Mille Deleuze: 26 anni dal taglio
Aggiornamento: 25 nov 2021
C’è una sottocutanea tendenza nella filosofia deleuziana. Non mi riferisco al paradosso o alla controintuizione. Deleuze fa filosofia in intermittenze, in segmenti, in eventi temporali differenti della narrazione concettuale. È la filosofia di un balbuziente o di un bambino singhiozzante che continuerà a parlare fino al pianto. Ma il pianto non è l’interruzione del flusso concettuale. Se il flusso scorre, l’interruzione non ne configura il contrario. Cosa è “interruzione”? «Precisamente il regime di scorrimento di un flusso, la sua erogazione, continua o segmentata, più o meno libera o strozzata» (Zourabichvili, 2012, p. 77).
L’interruzione è il “taglio", il momento in cui la macchina (desiderante, filosofica, concettuale) ricomincia daccapo.
Il 4 novembre 1995 Deleuze si defenestra.

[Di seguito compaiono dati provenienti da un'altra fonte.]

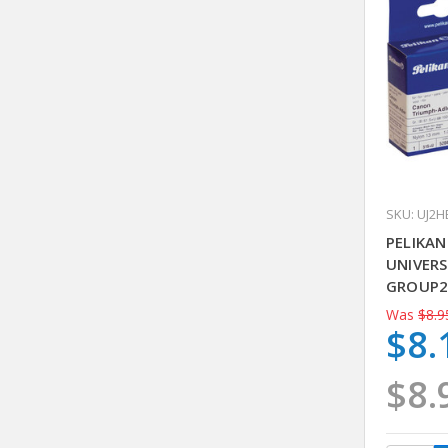
SKU: UJ2H
PELIKA
UNIVERS
GROUP2
Was
$8.9
$8.
$8.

La malattia lo avrebbe ucciso di lì a breve. Spesso si è riflettuto sulla presenza o meno di una motivazione teorica che andasse al di là della semplice esasperazione per la sofferenza. Uno studioso attento potrebbe argomentare in modo interessante, o forse inutilmente problematizzante, sulle contraddizioni tra il Deleuze del 27 maggio 1980 della lezione a Vincennes su linee di fuga e linee di vita e quello del 4 novembre 1995.
Ora mi interessa altro. Trattare Deleuze come un autore ancora attuale è vero solo in certi casi (il caso dell’estetica, a mio avviso esplorata ancora troppo poco; il caso della metafisica e della fenomenologia, sulle quali si sta riflettendo da pochi anni). Il problema di Deleuze è, come sempre, un problema di proiezione dei deleuziani. A partire dal lessico, che è assolutamente un non problema se utilizzato in maniera sostanziale e non come dispositivo di fascino, Deleuze resta molto spesso ingarbugliato nel significante di una filosofia che ora sta cambiando.
Sarebbe strano il contrario. Una filosofia perpetua non avrebbe necessità di esistere. Allora il problema torna ad essere quello del taglio e del flusso. Deleuze ha tagliato Deleuze, 26 anni fa. Ora il flusso riprende, il flusso non si interrompe ma ricomincia daccapo. Non cambia piano, non muta il foglio, ma continua a scrivere.
Che i deleuziani ripartano da una filosofia deleuziana e non da Deleuze. È questo l’unico modo, forse, per evitare che la piega si ripieghi all’infinito.
«C’è un profondo legame tra i segni, l’evento, la vita , il vitalizio.
È la potenza di una vita non-organica, quella che può esservi in una linea di disegno, di scrittura o di musica. Solo gli organismi muoiono, mai la vita. Non c’è opera che non indichi alla vita una via d’uscita, che non tracci una strada percorribile Tutto quello che ho scritto è vitalità, o almeno lo spero, e costituisce una teoria dei segni e dell’evento».
(Deleuze, Pourparler, p. 190)
Andrea Francesco de Donato studia filosofia all’Università Cattolica di Milano. Ha conseguito certificazioni musicologiche e pianistiche tra il Conservatorio di Salerno, la Yamaha Music School e il Trinity College. È fondatore e direttore editoriale di “Pourparler”.